第1章 またわざと罠にかかってしまった。
罠が密集する広間を抜けたところに宮殿の沈んだ水場が現れた。こういう変化に富んだ唐突な地形がダンジョンの面白いところだ。
底の見えない澄んだ水を湛えた泉を覗き混むと、遥か深いところに泳ぐ魚人の郡影が見えた。間近で見る魚人はあまりウツクシイものではないけれど、こうして見ると幻想的で悪くない。魚人は遠くから見るに限る。
「ここなら大丈夫だろ」
ふうとひと息吐いてチルチャックが私の手を放した。
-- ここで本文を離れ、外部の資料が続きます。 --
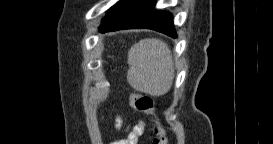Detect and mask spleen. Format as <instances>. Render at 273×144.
Segmentation results:
<instances>
[{
	"label": "spleen",
	"instance_id": "obj_1",
	"mask_svg": "<svg viewBox=\"0 0 273 144\" xmlns=\"http://www.w3.org/2000/svg\"><path fill=\"white\" fill-rule=\"evenodd\" d=\"M129 84L152 96L166 94L173 82L174 67L168 45L156 38L135 43L128 52Z\"/></svg>",
	"mask_w": 273,
	"mask_h": 144
}]
</instances>
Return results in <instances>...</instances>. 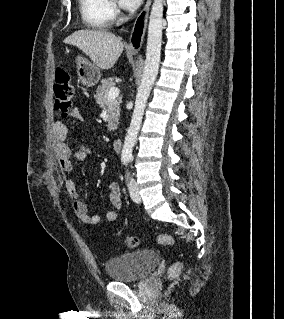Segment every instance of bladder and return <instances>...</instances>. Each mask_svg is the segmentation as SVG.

慎重に罠を避けながら私を誘導して来るのに気を張ったのだろう。
チルチャックは責任感が強い。そこがまた好きだ。
すぐ毒づく上に逃げ足も速いけれど、勝算のない仲間を見捨てるような真似はしない。増して怪我人を置き去りになんか、絶対にしない。私はそんなチルチャックの面倒見の良さやモラルを利用して自分の恋心を満たしている。
チクリと胸が痛んだ。
「早いとこその傷を何とかしろ。この状況で魔物が出たら洒落にならん」
石畳の上に腰を下ろし、チルチャックは注意深く周りを見回した。もう片方の皮手袋も外して、愛用のピッキングツールを床に広げる。器用な指先がツールを丁寧に手際よく点検する様はいくら見ても見飽きない。
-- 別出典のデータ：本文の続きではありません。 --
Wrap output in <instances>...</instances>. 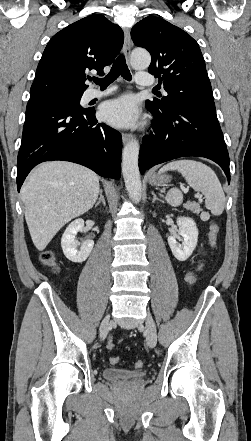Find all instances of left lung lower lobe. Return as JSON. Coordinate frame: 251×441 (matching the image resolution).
Segmentation results:
<instances>
[{
  "mask_svg": "<svg viewBox=\"0 0 251 441\" xmlns=\"http://www.w3.org/2000/svg\"><path fill=\"white\" fill-rule=\"evenodd\" d=\"M153 114L154 133L142 140L139 169L143 174L154 165L185 156L205 157L216 162L230 183L229 155L214 101L196 100Z\"/></svg>",
  "mask_w": 251,
  "mask_h": 441,
  "instance_id": "0a47b994",
  "label": "left lung lower lobe"
}]
</instances>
口を半分開けて見守っていたら、ムッとした剣呑な目を向けられた。
「おい!間抜け面してないでさっさと回復魔法を使え!この階層はグズグズしてたら…」
刺のある言葉が吐き出されきる前に辺りが急にムワッと蒸し暑くなる。チルチャックはハッとして中腰を上げた。こっちを指差して逼迫した声を上げる。
「くそ、言わんこっちゃない!早く傷を治せ、バカ!」
慌てて呪文を唱えて逆手に握った杖の先を脇の傷に当てた。こうしている間にも蒸し暑さは増して、額にじわりと汗が浮き出す。
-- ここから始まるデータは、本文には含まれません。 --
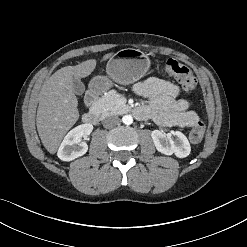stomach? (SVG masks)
<instances>
[{
    "label": "stomach",
    "mask_w": 247,
    "mask_h": 247,
    "mask_svg": "<svg viewBox=\"0 0 247 247\" xmlns=\"http://www.w3.org/2000/svg\"><path fill=\"white\" fill-rule=\"evenodd\" d=\"M150 60L139 49L127 48L112 56L106 66L108 76H96L90 83L91 91L104 92L112 82L128 85L141 79L149 70Z\"/></svg>",
    "instance_id": "1"
}]
</instances>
この階層は気温が不安定で、不意に亜熱帯の気候のように異様に蒸し暑くなることがあるのだ。
「暑いね」
へらっと笑って話しかけたら、チルチャックの目が吊り上がった。
「口聞いてる間に傷を治せ!暑くなるとお前…ッ」
そう。
暑くなると私はほぼ使い物にならなくなるのだ。極北の出身で寒さには強いのだけれど暑さには異常と言えるくらい弱い。
目に流れ込む滝のような汗のせいで視界が霞むが、傷は何とか治癒出来た。勿論チルチャックはこんなに汗をかいていない。他の北方の仲間だって私程ひどくへばりはしない。私がちょっとおかしいのだ。